Severe hypertriglyceridaemia (HTG) – ie. fasting triglyceride (TG) levels >10 mmol/L – is seen in 1 in 400 to 500 people and can have either a monogenic or polygenic basis.1 Mild-to-moderate HTG – ie. TG from 2 to 9.9 mmol/L – is seen in 25-30% of the population and is usually polygenic.2
A subset of severe HTG is familial chylomicronaemia syndrome (FCS, formerly hyperlipoproteinaemia [HLP] type 1). FCS is an autosomal recessive condition with a prevalence of 1 to 10 per million. It is caused by rare, biallelic (i.e. homozygous or compound heterozygous) loss-of-function variants in one of five genes: LPL encoding lipoprotein lipase (80-90% of cases), GPIHBP1 (~5% of cases), APOA5 (~5% of cases), APOC2 (~2% of cases), and LMF1 (<1% of cases). FCS presents in infancy or childhood and the major risk to health is pancreatitis. Genetic testing should be performed if the diagnosis of FCS is suspected.

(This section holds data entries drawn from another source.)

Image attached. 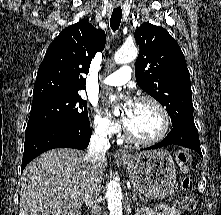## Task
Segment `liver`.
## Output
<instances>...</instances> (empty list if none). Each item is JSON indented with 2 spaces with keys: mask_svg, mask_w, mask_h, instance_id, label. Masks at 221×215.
I'll return each mask as SVG.
<instances>
[{
  "mask_svg": "<svg viewBox=\"0 0 221 215\" xmlns=\"http://www.w3.org/2000/svg\"><path fill=\"white\" fill-rule=\"evenodd\" d=\"M78 150L60 148L41 154L22 173L19 215H75L81 208L92 165ZM107 160L101 162L102 181Z\"/></svg>",
  "mask_w": 221,
  "mask_h": 215,
  "instance_id": "obj_1",
  "label": "liver"
}]
</instances>
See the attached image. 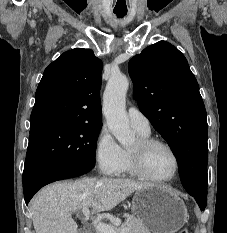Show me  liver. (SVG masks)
<instances>
[{"mask_svg": "<svg viewBox=\"0 0 227 233\" xmlns=\"http://www.w3.org/2000/svg\"><path fill=\"white\" fill-rule=\"evenodd\" d=\"M153 186L119 178H84L46 186L32 199L30 210L36 233H78L72 213L84 207L93 213L109 211L133 192Z\"/></svg>", "mask_w": 227, "mask_h": 233, "instance_id": "obj_1", "label": "liver"}]
</instances>
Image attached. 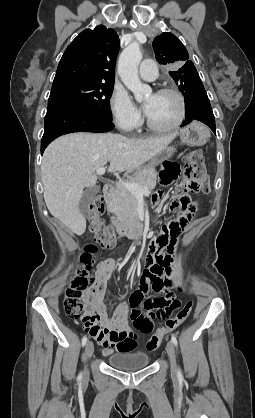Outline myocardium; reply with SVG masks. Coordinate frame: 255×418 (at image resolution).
I'll list each match as a JSON object with an SVG mask.
<instances>
[{
  "label": "myocardium",
  "instance_id": "myocardium-1",
  "mask_svg": "<svg viewBox=\"0 0 255 418\" xmlns=\"http://www.w3.org/2000/svg\"><path fill=\"white\" fill-rule=\"evenodd\" d=\"M157 94H171V95H174L178 99L179 105H180V111H179L178 118L171 125L158 126V125H155L149 119V117L146 114V117H145L146 125L150 130L155 131V132H159V133H165V132L173 131V130L177 129L183 123V121L185 120V117H186V100H185V97L180 91H178L177 89L171 88V87L161 88L157 91Z\"/></svg>",
  "mask_w": 255,
  "mask_h": 418
}]
</instances>
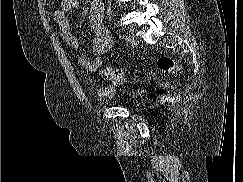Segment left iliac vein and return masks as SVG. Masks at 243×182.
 <instances>
[{
  "mask_svg": "<svg viewBox=\"0 0 243 182\" xmlns=\"http://www.w3.org/2000/svg\"><path fill=\"white\" fill-rule=\"evenodd\" d=\"M127 41L129 43H137L138 40H137V37L134 34H129L127 36Z\"/></svg>",
  "mask_w": 243,
  "mask_h": 182,
  "instance_id": "4c4485c4",
  "label": "left iliac vein"
}]
</instances>
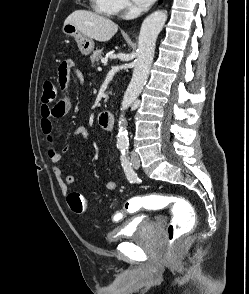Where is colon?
Returning a JSON list of instances; mask_svg holds the SVG:
<instances>
[{
    "label": "colon",
    "mask_w": 249,
    "mask_h": 294,
    "mask_svg": "<svg viewBox=\"0 0 249 294\" xmlns=\"http://www.w3.org/2000/svg\"><path fill=\"white\" fill-rule=\"evenodd\" d=\"M70 62L65 59L59 68L63 72L69 69ZM58 88L50 80L43 84L42 101L50 104L58 98ZM70 209L77 215H84L87 212V203L83 196L78 193H70L67 197ZM168 205L174 206V216L166 228V236L170 243H176L185 233L189 232L195 225L196 217L193 207L190 203L174 195H149L134 197L127 200L123 210L117 214L120 218L127 214H133L141 209H158ZM186 211V213H183Z\"/></svg>",
    "instance_id": "colon-1"
}]
</instances>
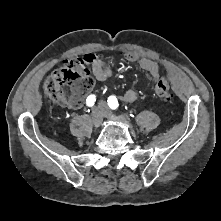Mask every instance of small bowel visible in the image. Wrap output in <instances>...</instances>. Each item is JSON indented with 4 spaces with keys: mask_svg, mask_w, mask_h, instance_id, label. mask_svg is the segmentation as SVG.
<instances>
[{
    "mask_svg": "<svg viewBox=\"0 0 221 221\" xmlns=\"http://www.w3.org/2000/svg\"><path fill=\"white\" fill-rule=\"evenodd\" d=\"M92 67V71L99 81H106L112 76L111 69L106 63L96 54L88 53L84 56ZM125 58L129 62H138L140 67L146 71L150 76V82H155L159 78L160 68L156 61L142 57L139 58L134 52L125 54ZM138 94L135 90L129 89L123 95V100L127 103H133L137 100Z\"/></svg>",
    "mask_w": 221,
    "mask_h": 221,
    "instance_id": "small-bowel-1",
    "label": "small bowel"
}]
</instances>
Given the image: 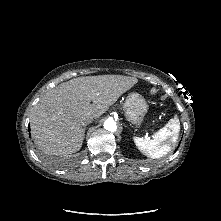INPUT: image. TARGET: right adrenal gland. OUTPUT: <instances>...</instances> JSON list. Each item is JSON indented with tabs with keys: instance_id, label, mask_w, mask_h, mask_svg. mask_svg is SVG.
<instances>
[{
	"instance_id": "2a0ac1e0",
	"label": "right adrenal gland",
	"mask_w": 221,
	"mask_h": 221,
	"mask_svg": "<svg viewBox=\"0 0 221 221\" xmlns=\"http://www.w3.org/2000/svg\"><path fill=\"white\" fill-rule=\"evenodd\" d=\"M85 130H86V128H84V129H83V131H84V134H85Z\"/></svg>"
}]
</instances>
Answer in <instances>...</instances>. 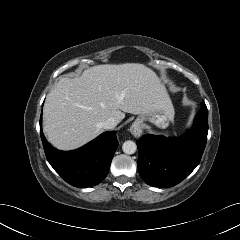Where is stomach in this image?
I'll return each instance as SVG.
<instances>
[{
  "instance_id": "0dacf381",
  "label": "stomach",
  "mask_w": 240,
  "mask_h": 240,
  "mask_svg": "<svg viewBox=\"0 0 240 240\" xmlns=\"http://www.w3.org/2000/svg\"><path fill=\"white\" fill-rule=\"evenodd\" d=\"M174 110L171 109H160L149 114H142L137 119L141 125H145V122H151L159 128H166L173 120Z\"/></svg>"
}]
</instances>
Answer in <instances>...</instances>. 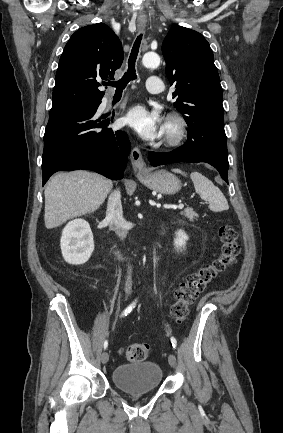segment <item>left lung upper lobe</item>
I'll use <instances>...</instances> for the list:
<instances>
[{
	"mask_svg": "<svg viewBox=\"0 0 283 433\" xmlns=\"http://www.w3.org/2000/svg\"><path fill=\"white\" fill-rule=\"evenodd\" d=\"M162 53L170 85L176 83L174 107L188 126L224 128L220 78L206 39L194 30L173 26L163 41Z\"/></svg>",
	"mask_w": 283,
	"mask_h": 433,
	"instance_id": "obj_1",
	"label": "left lung upper lobe"
}]
</instances>
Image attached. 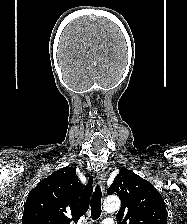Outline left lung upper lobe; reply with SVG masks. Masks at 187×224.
I'll return each mask as SVG.
<instances>
[{"mask_svg":"<svg viewBox=\"0 0 187 224\" xmlns=\"http://www.w3.org/2000/svg\"><path fill=\"white\" fill-rule=\"evenodd\" d=\"M107 193L121 199L117 220L122 224H167V210L161 194L131 170L121 168Z\"/></svg>","mask_w":187,"mask_h":224,"instance_id":"left-lung-upper-lobe-1","label":"left lung upper lobe"}]
</instances>
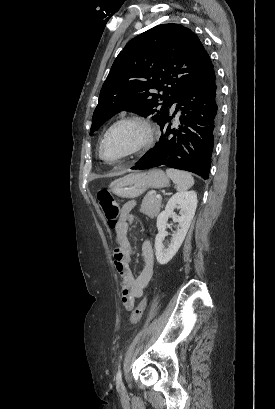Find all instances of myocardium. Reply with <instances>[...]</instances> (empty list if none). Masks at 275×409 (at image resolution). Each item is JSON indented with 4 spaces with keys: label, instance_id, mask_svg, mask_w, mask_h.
<instances>
[{
    "label": "myocardium",
    "instance_id": "myocardium-1",
    "mask_svg": "<svg viewBox=\"0 0 275 409\" xmlns=\"http://www.w3.org/2000/svg\"><path fill=\"white\" fill-rule=\"evenodd\" d=\"M123 125H131V126L136 127L139 130L140 136L137 142L129 150H127L125 153H123L122 155L118 157L133 156L137 154L138 152H140L141 150H143L144 148H146L151 143L153 139V129L147 120L141 117H136V116L124 117L114 122L104 133L99 143L98 150H99L100 157H105L103 154V146L108 136L116 128L123 126Z\"/></svg>",
    "mask_w": 275,
    "mask_h": 409
}]
</instances>
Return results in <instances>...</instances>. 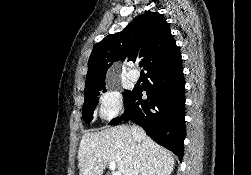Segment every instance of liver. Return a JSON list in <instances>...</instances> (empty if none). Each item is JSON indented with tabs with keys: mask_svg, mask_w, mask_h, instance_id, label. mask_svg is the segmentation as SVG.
I'll list each match as a JSON object with an SVG mask.
<instances>
[{
	"mask_svg": "<svg viewBox=\"0 0 251 175\" xmlns=\"http://www.w3.org/2000/svg\"><path fill=\"white\" fill-rule=\"evenodd\" d=\"M77 157L79 175H102L110 161H115L123 175H133L137 159L138 175H170L175 163L171 151L155 143L144 131L141 137H134L128 125L84 133Z\"/></svg>",
	"mask_w": 251,
	"mask_h": 175,
	"instance_id": "obj_1",
	"label": "liver"
}]
</instances>
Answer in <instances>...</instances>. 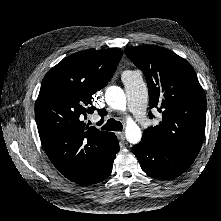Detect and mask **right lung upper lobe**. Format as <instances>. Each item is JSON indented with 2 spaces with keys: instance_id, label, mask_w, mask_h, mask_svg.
Returning <instances> with one entry per match:
<instances>
[{
  "instance_id": "1",
  "label": "right lung upper lobe",
  "mask_w": 221,
  "mask_h": 221,
  "mask_svg": "<svg viewBox=\"0 0 221 221\" xmlns=\"http://www.w3.org/2000/svg\"><path fill=\"white\" fill-rule=\"evenodd\" d=\"M122 54L119 49L72 54L42 81L35 104L39 136L51 162L71 181L93 176L109 163L114 133L90 127L84 119L95 110L92 95L111 80Z\"/></svg>"
}]
</instances>
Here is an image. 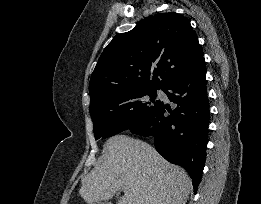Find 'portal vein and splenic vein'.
<instances>
[{"instance_id":"1","label":"portal vein and splenic vein","mask_w":261,"mask_h":204,"mask_svg":"<svg viewBox=\"0 0 261 204\" xmlns=\"http://www.w3.org/2000/svg\"><path fill=\"white\" fill-rule=\"evenodd\" d=\"M123 189H124V190H127V189H128V186H124Z\"/></svg>"}]
</instances>
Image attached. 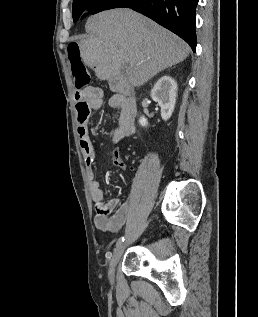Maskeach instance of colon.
Wrapping results in <instances>:
<instances>
[{
  "mask_svg": "<svg viewBox=\"0 0 258 317\" xmlns=\"http://www.w3.org/2000/svg\"><path fill=\"white\" fill-rule=\"evenodd\" d=\"M67 57L72 70L76 89H87L91 83V73L82 59L80 46L77 42H71L68 44Z\"/></svg>",
  "mask_w": 258,
  "mask_h": 317,
  "instance_id": "colon-1",
  "label": "colon"
}]
</instances>
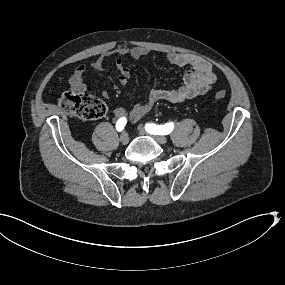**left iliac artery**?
I'll use <instances>...</instances> for the list:
<instances>
[{
    "mask_svg": "<svg viewBox=\"0 0 285 285\" xmlns=\"http://www.w3.org/2000/svg\"><path fill=\"white\" fill-rule=\"evenodd\" d=\"M174 124L172 122L164 125H156L154 123H147L145 129L150 134L167 135L173 131Z\"/></svg>",
    "mask_w": 285,
    "mask_h": 285,
    "instance_id": "left-iliac-artery-1",
    "label": "left iliac artery"
}]
</instances>
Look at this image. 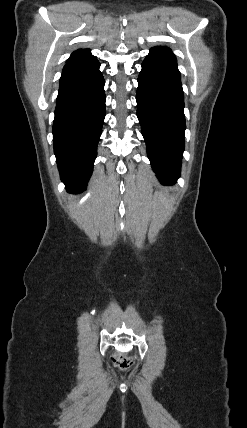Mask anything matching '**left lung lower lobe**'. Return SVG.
<instances>
[{
  "label": "left lung lower lobe",
  "instance_id": "1",
  "mask_svg": "<svg viewBox=\"0 0 247 428\" xmlns=\"http://www.w3.org/2000/svg\"><path fill=\"white\" fill-rule=\"evenodd\" d=\"M136 101L151 166L162 184H174L180 176L186 124L180 72L171 50L150 49L138 77Z\"/></svg>",
  "mask_w": 247,
  "mask_h": 428
}]
</instances>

In contrast, most adults with severe HTG have polygenic or multifactorial chylomicronaemia syndrome (MCS; formerly HLP type 5). Patients with MCS have an excess of rare heterozygous variants in one of the five FCS genes plus accumulated common DNA variants – single nucleotide polymorphisms or SNPs – associated with small increases in TG levels identified in genome-wide association studies. An individual’s genetic burden is quantified by a polygenic SNP score for TG, although polygenic scores are still only for research and not clinical use.
Mild-to-moderate HTG (former type HLP 4) is polygenic in nature, with both heterozygous rare variants and common SNPs but a lower total burden than in severe HTG. Patients with dysbetalipoproteinaemia (former type HLP 3) have mild-to-moderate HTG plus hypercholesterolaemia; this condition is also polygenic, together with APOE E2/E2 homozygosity or a rare APOE gene mutation. Patients with combined hyperlipidaemia (former type HLP 2B) also have mild-to-moderate HTG in combination with hypercholesterolaemia; this is another polygenic condition.
Secondary factors including diabetes, obesity, alcohol use, liver disease and renal disease can worsen expression of HTG, whether mild-to-moderate or severe or monogenic or polygenic.
References
- Hegele RA, Ginsberg HN, Chapman MJ et al. The polygenic nature of hypertriglyceridaemia: implications for definition, diagnosis, and management. Lancet Diab Endocrinol 2014; 2: 655-666.
- Dron JS, Hegele RA. Genetics of hypertriglyceridemia. Front Endocrinol. 2020; 11:455.